Нужно прибавить, что святитель Григорий с особой силой подчеркивает необходимость творческого хранения и закрепления крещальной благодати. Ибо в крещении претворяется и преображается не естество, но воля — которая остается при этом свободною… И если в подвиге не очищается душа, крещение оказывается как бы бесследным — претворение не произошло, ничто не изменилось… Это не подчиняет крещальную благодать человеческому произволу — благодать нисходит, но в богообразном и свободном никогда не действует насилием, и потому не животворит замкнутые души[94]. Ибо крещение есть таинственное соумирание со Христом, соучастие в Его вольной смерти, в Его жертвенной любви — и обо может быть только вольным, творческим и свободным[95].
Так в крещении, как в живом и таинственном подобии, отображается крестная смерть.

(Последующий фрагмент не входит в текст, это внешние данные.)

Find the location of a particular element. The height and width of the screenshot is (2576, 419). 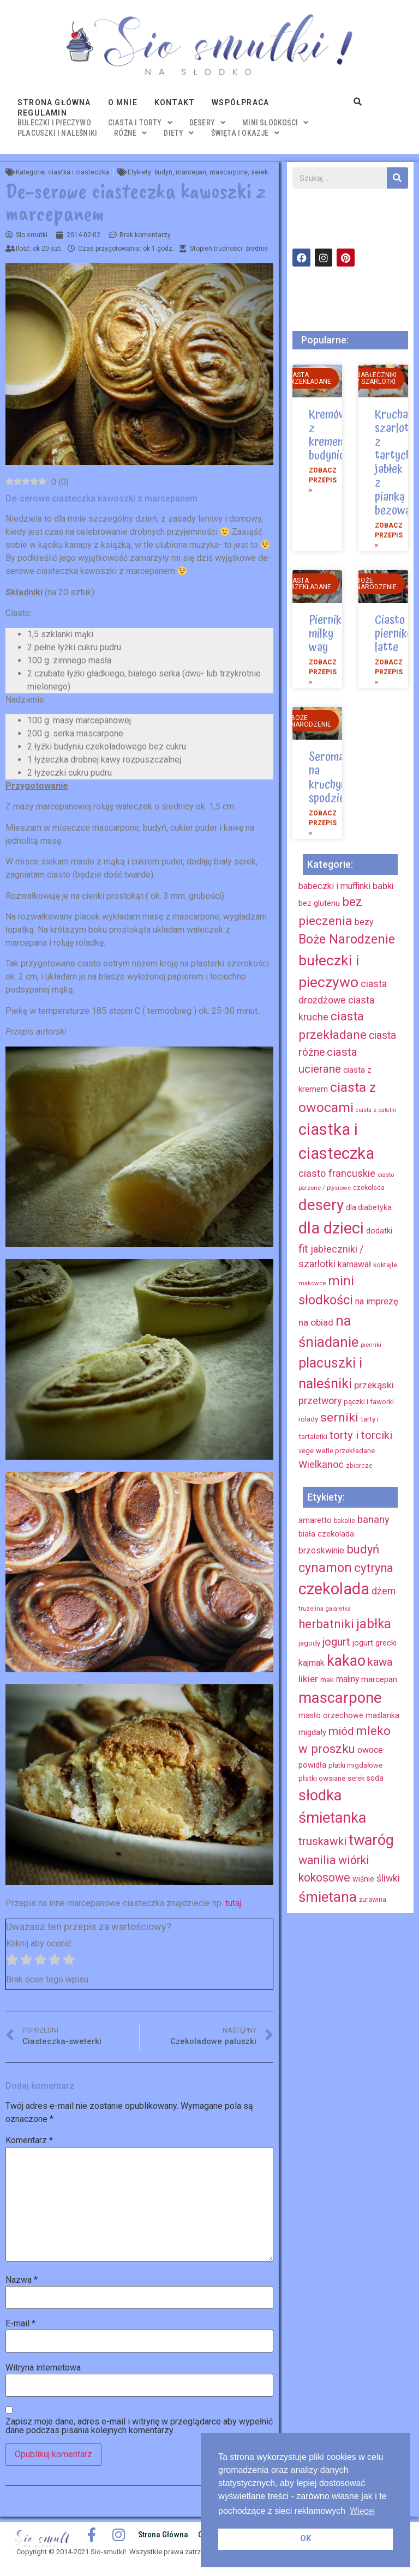

babki [babki (18 elementów)] is located at coordinates (383, 885).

Крещение есть сразу и смерть, и рождение — погребение и «баня пакибытия», «Срок смерти и срок рождения», — говорил святитель Кирилл Иерусалимский[96]. Ибо и Крестная смерть есть уже и Воскресение, путь и врата жизни… «Восстанием Твоим хвалюся — смерть бо Твоя живот мой»[97].
Примечания
1
Epist. 101, ad Cledonium; PG 37, 181.
2
Bishop B. F. Westcott. The Gospel of Creation // The Epistles of St. John. The Greek Text with notes and essays. Macmillan, 18923, p. 288.
3
Rupertus Tuitensis. De Gloria et honore Filii hominis super Matthaeum, lib. 13 (PL 168, 1628): «Прежде всего надлежит спросить, стал бы или нет Сын Божий, о Котором мы говорим, человеком, если бы не произошло греха, из-за которого мы все умираем. Нет сомнения, что смертным Он не стал бы и не принял бы смертное тело, если бы не случилось греха, из-за которого и мы все стали смертными; неясно это может быть только для неверующего. Теперь спросим: мог бы Бог, Глава и Царь всего, стать человеком и в таком случае, и было бы это необходимо для человечества или нет? Как нам ответить?» Затем Руперт цитирует блаж. Августина — об извечном предопределении числа святых (De Civ. Dei XIV, 23) — и продолжает: «В том, что касается святых и избранных, нет сомнения, что они по замыслу Божию должны родиться в заранее определенном количестве в соответствии с Божественным планом, о котором прежде греха Он произнес благословение: „Плодитесь и размножайтесь,“ — и нелепо полагать, что для этих рожденных необходим был грех; но так следует думать о Самом Главе и Царе всех избранных, ангелов и людей: грех не был для Него необходимой причиной, чтобы стать человеком среди людей, однако сладость Его любви „будет обитать с сынами человеческими“ (Притч. 8, 31).» Ср. также «De Glorificatione Trinitatis,» lib. 3, 21 (PL 169, 72–73): «Итак, мы можем с большой вероятностью утверждать, что не столько человек [был создан] для восполнения числа ангелов [после того как часть из них пала], но и ангелы, и люди были созданы ради одного человека, Иисуса Христа, чтобы Он, одновременно и Бог, рожденный от Бога, и будущий человек, имел готовой семью с обеих сторон — и ангелов, и людей…»; lib. 3, 20 (PL 169, 72): «Изначально, прежде чем Бог начал творить что-либо, был у Него замысел: „Я, Слово Божие, Бог Слово, стану плотию и буду обитать с людьми в величайшей любви и глубочайшем уничижении, в чем Моя истинная радость,“» — вновь аллюзия на Притч. 8, 31.